Por fim de realçar que embora não exigida na formação da convicção do julgador uma certeza absoluta, por via de regra não alcançável, quanto à ocorrência dos factos que aprecia, é necessário que da análise conjugada da prova produzida e da compatibilização da matéria de facto adquirida, extraindo dos factos apurados as presunções impostas por lei ou por regras da experiência (vide artigo 607º nº 4 do CPC) se forme no espírito do julgador a convicção de que com muito elevado grau de probabilidade os factos em análise ocorreram.
Neste contexto e na dúvida acerca da realidade de um facto ou da repartição do ónus da prova, resolvendo o tribunal a mesma contra a parte à qual o facto aproveita, tal como decorre do disposto nos artigos 414º do CPC e 346º do C.C.
Tendo presentes estes considerandos e analisadas as conclusões de ambas as recorrentes, verifica-se que ambas criticaram a decisão de facto, à qual imputaram erro de julgamento por erro na apreciação da prova.
E das mesmas conclusões mais se extrai:
- os pontos sobre os quais fizeram recair a sua crítica: a al. a) dos factos não provados e o ponto 14 dos factos provados [no caso do recurso da A.] e os pontos 27) e 28) dos factos provados [no caso do recurso da R.];
- qual a redação que pugnam seja sobre os mesmos introduzida;
-quais os meios probatórios que justificam o por si imputado erro de julgamento
- prova documental apenas conjugado com a alegada posição das partes assumida nos articulados - no caso do recurso da A.;
- prova pericial conjugada com o teor do ponto 26) dos factos provados – no caso do recurso da R.
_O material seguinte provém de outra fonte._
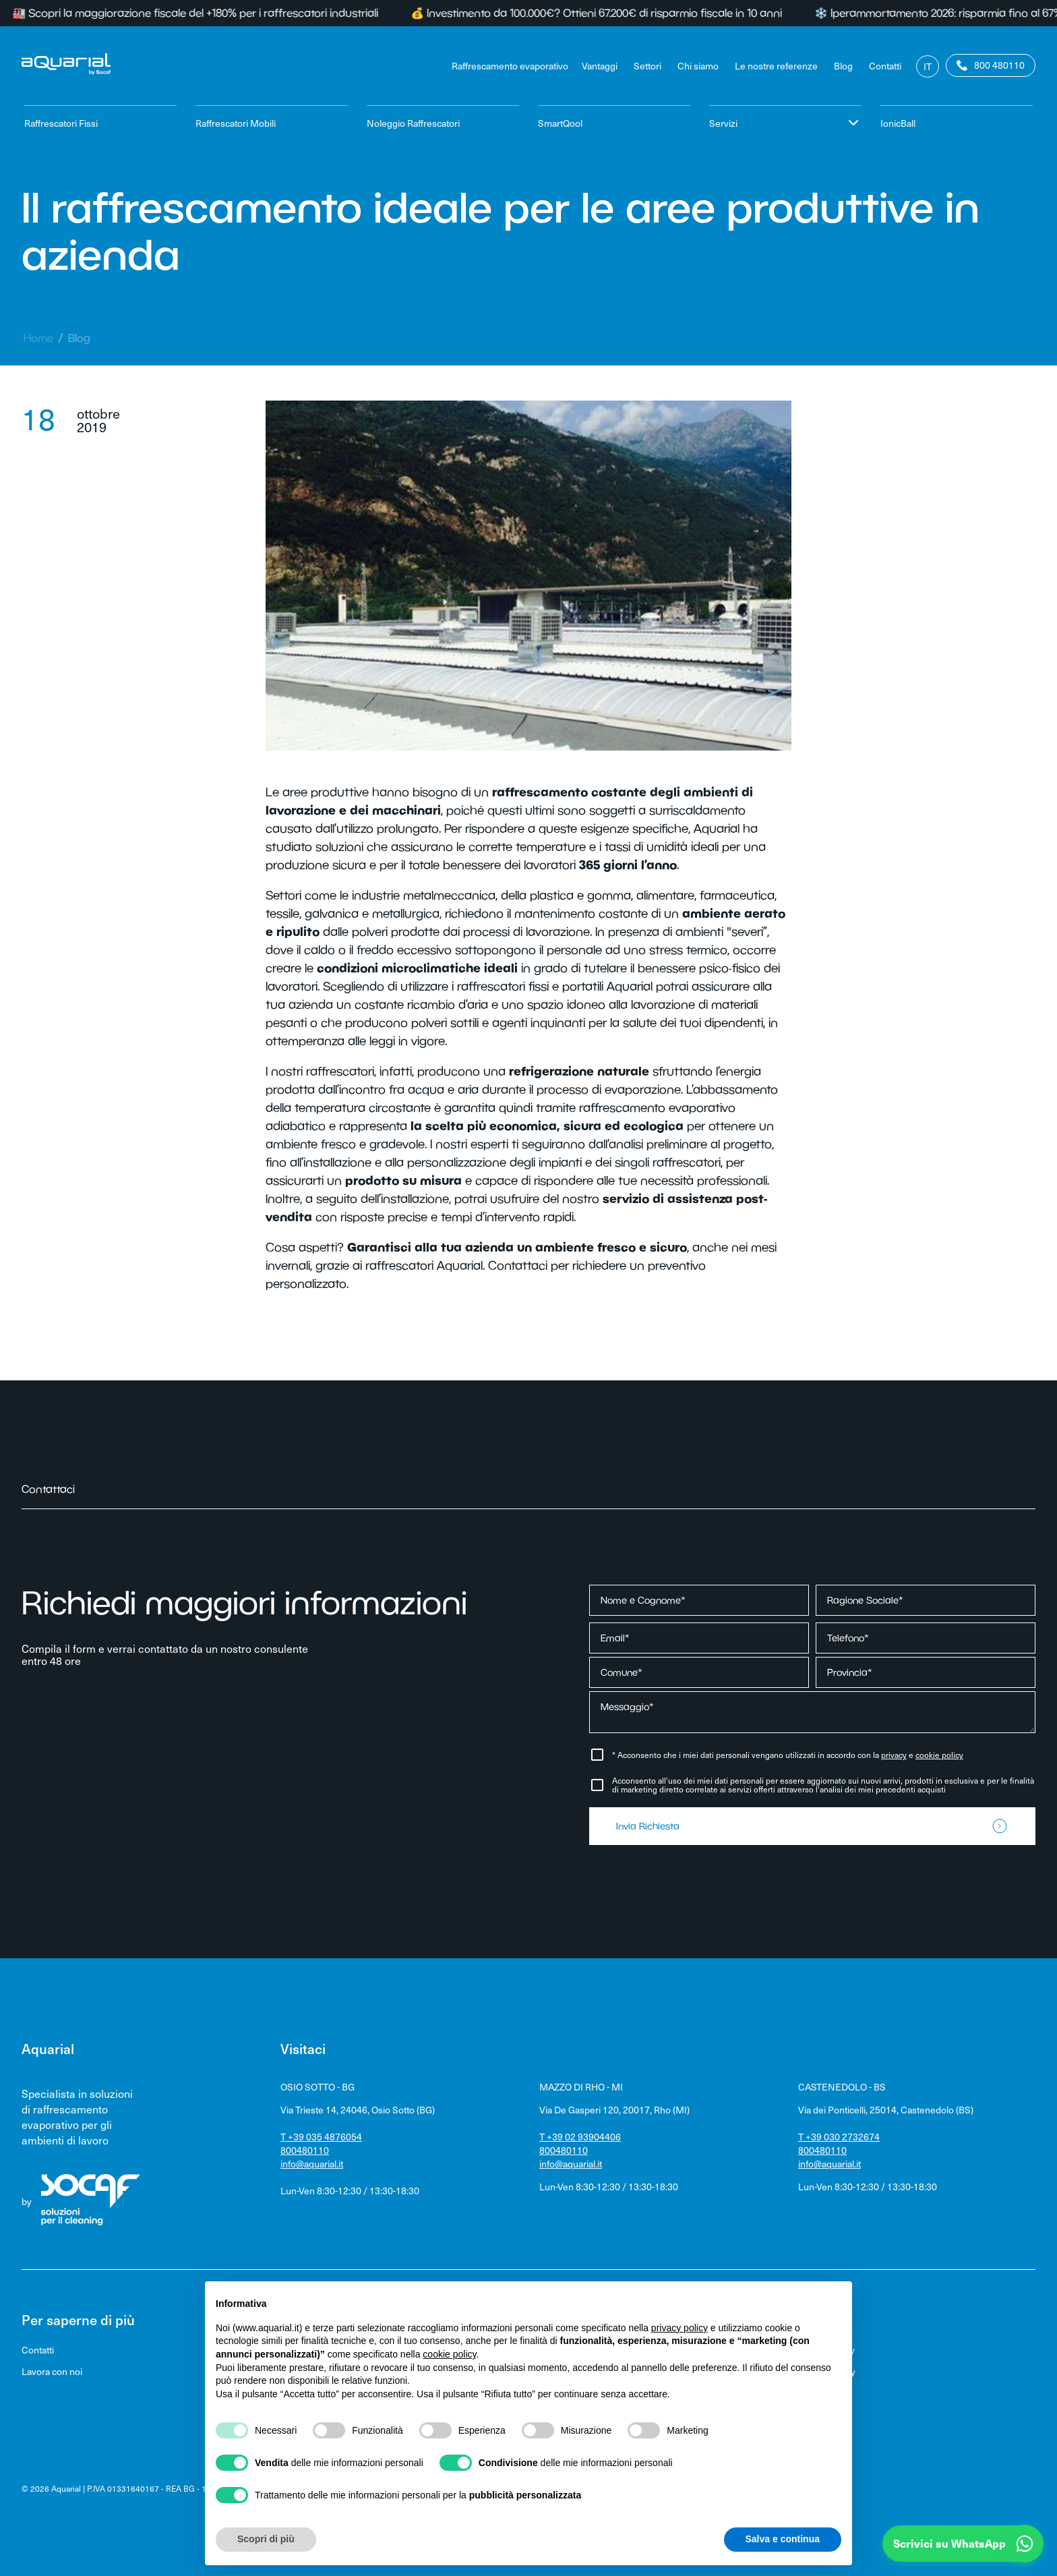 Image resolution: width=1057 pixels, height=2576 pixels. Describe the element at coordinates (939, 1755) in the screenshot. I see `cookie policy` at that location.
Alegando ainda a R. recorrente que o testemunho de um industrial de madeiras e de um vizinho nunca poderiam ser fundamento para o juízo formulado.
Não tendo a recorrente observado o disposto no artigo 640º nº 2 al. a) do CPC é de rejeitar a reapreciação da decisão de facto baseada em prova gravada.
Não obstante e perante o alegado pela R. recorrente, importa aferir se ocorre alguma violação de direito probatório material ou formal que imponha decisão diversa.
Ainda se a decisão de facto padece de alguma deficiência, obscuridade ou contradição da factualidade enunciada que imponha conhecimento oficioso, em observância do disposto no artigo 662º n.º 2 al. c) do CPC.
Nesta medida e pressupostos, conclui-se terem sido observados os ónus de impugnação e especificação impostos aos recorrentes pelo artigo 640º n.º 1 – als. a), b) e c) do CPC, com as limitações acima já referidas quanto à reapreciação da prova produzida e gravada – excluída por não observância do disposto no nº 2 al. a) do artigo 640º do CPC, em especial por parte da R. recorrente que invocou o depoimento de testemunhas.
Consigna-se ter-se procedido à audição da prova gravada [pelos motivos que infra se justificarão].
Será apreciada em primeiro lugar a impugnação da decisão de facto de ambos os recursos, na medida em que os pontos impugnados relevam para o mérito de ambos.
E como questão prévia a pela autora arguida nulidade processual.
Do recurso da autora.
Invocou a recorrente A. padecer a decisão de nulidade por prolação de decisão surpresa / em violação do princípio do inquisitório (vide conclusões xv a xviii).
Em causa a área total do prédio pertencente à A. e alvo da servidão administrativa mencionada nos autos [a que respeitam os factos alvo da impugnação deduzida].
E para tanto invoca a recorrente desde logo que tal factualidade não foi alvo de impugnação entre as partes e como tal está assente.
E fundada neste pressuposto mais alegou ter sido surpreendida com o decidido.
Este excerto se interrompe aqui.